Tegen Persson zei zijn vader dat het oké was om de hond mee te nemen naar de keuken.

Er gebeurt iets met je als je wordt opgesloten met een dode. Het maakt niet uit of je een hond bent of een mens. Snoo-py was een week lang opgesloten geweest met Perssons tante. Misschien nog wel langer. Er was iets gebeurd met haar ogen. Ze waren geel. Niet goed. Het was Perssons taak om de dood uit Snoopy’s vochtige blik te wassen. De dierenarts gaf hem een recept voor oogdruppels, maar Persson liet Snoopy liever haar zorgen verdrinken in Ringnes.

“Dat is menselijk,” zei Persson. “Ze mag hetzelfde als ik. Honden zijn ook mensen.”

Niet iedereen in Krattbo was het met hem eens dat honden mensen waren. Vooral niet degenen met kinderen. Veel mensen in Krattbo hadden kinderen. De cafetaria van de Mega zat vol vrouwen met dikke buiken, kinderwagens, zwarte koffie en spearmintkauwgom.

Het probleem met Snoopy ging verder dan die gele, dode ogen van haar. Het probleem was dat Persson haar niet in de hand had.

Je kunt geen hond houden als je hem niet in de hand hebt. Dan moet hij weg. In het ergste geval moet hij afgemaakt worden. Voordat er iets echt fout gaat.

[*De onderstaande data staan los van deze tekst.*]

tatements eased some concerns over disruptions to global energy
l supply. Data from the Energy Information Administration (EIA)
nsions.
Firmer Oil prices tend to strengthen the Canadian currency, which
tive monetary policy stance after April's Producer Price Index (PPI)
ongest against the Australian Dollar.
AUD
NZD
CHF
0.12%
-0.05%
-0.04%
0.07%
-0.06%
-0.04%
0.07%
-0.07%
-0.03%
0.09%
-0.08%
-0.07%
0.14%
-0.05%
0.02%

Snoopy viel het nichtje van de directrice aan. Ze beet haar. Ellens nichtje was zes jaar. Ze heette ook Ellen. Ze had overgewicht. Het had niet veel gescheeld of ze was haar handen kwijt geweest. Het stadsblad plaatste een foto van haar hechtingen, VALSE BASTAARD LOS IN KRATTBO luidde de kop.

Ouders werd aangeraden kleine kinderen binnen te houden.

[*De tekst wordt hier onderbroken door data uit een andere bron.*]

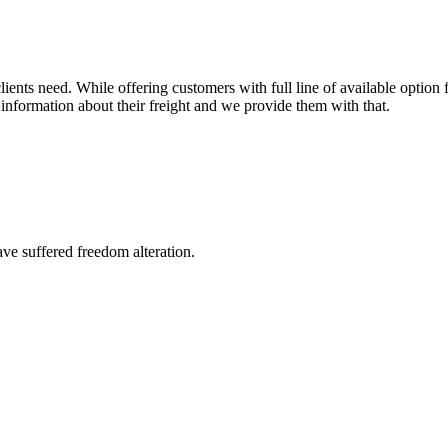
ents need. While offering customers with full line of available option f
information about their freight and we provide them with that.
ave suffered freedom alteration.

“Krattbo is geen veilige plek meer om te wonen,” zeiden de moeders.

“We eisen dat die bastaard wordt afgemaakt,” zeiden de vaders.

Persson had niets gezegd. “De eigenaar is niet beschikbaar voor commentaar,” stond er.

Jonas’ vader gooide de krant op de gangvloer en viste zijn autosleutels uit zijn jaszak.

“Kom mee.”

“Waar gaan we naartoe?”

“Checken of de eigenaar bezig is zich dood te drinken.”

 

Persson weigerde de deur open te doen.

“We komen even checken,” zei Jonas’ vader door de intercom.

Hoezo?

“Of het goed met je gaat.”

Fuck off,” zei Persson.

“Laat me erin, Persson.”

Piss off.”

Een vrouw parkeerde een kleine blauwe Nissan aan de andere kant van de straat. Ze deed het rechterportier open en tilde er een klein meisje met rode krullen en een Sneeuwwitje-kostuum uit, terwijl ze naar Jonas en zijn vader keek.

“Neem me niet kwalijk.”

De vrouw stak de weg over met het kind op haar arm. Ze had de autosleutels in haar mond, een strandtas over haar schouder en ze droeg een roodlinnen short en blauwe slippers. Ze keek alsof ze naar het strand ging, maar er was geen strand in Krattbo, ze zaten vier uur van zee. Sneeuwwitje drukte haar gezicht in haar moeders schouder.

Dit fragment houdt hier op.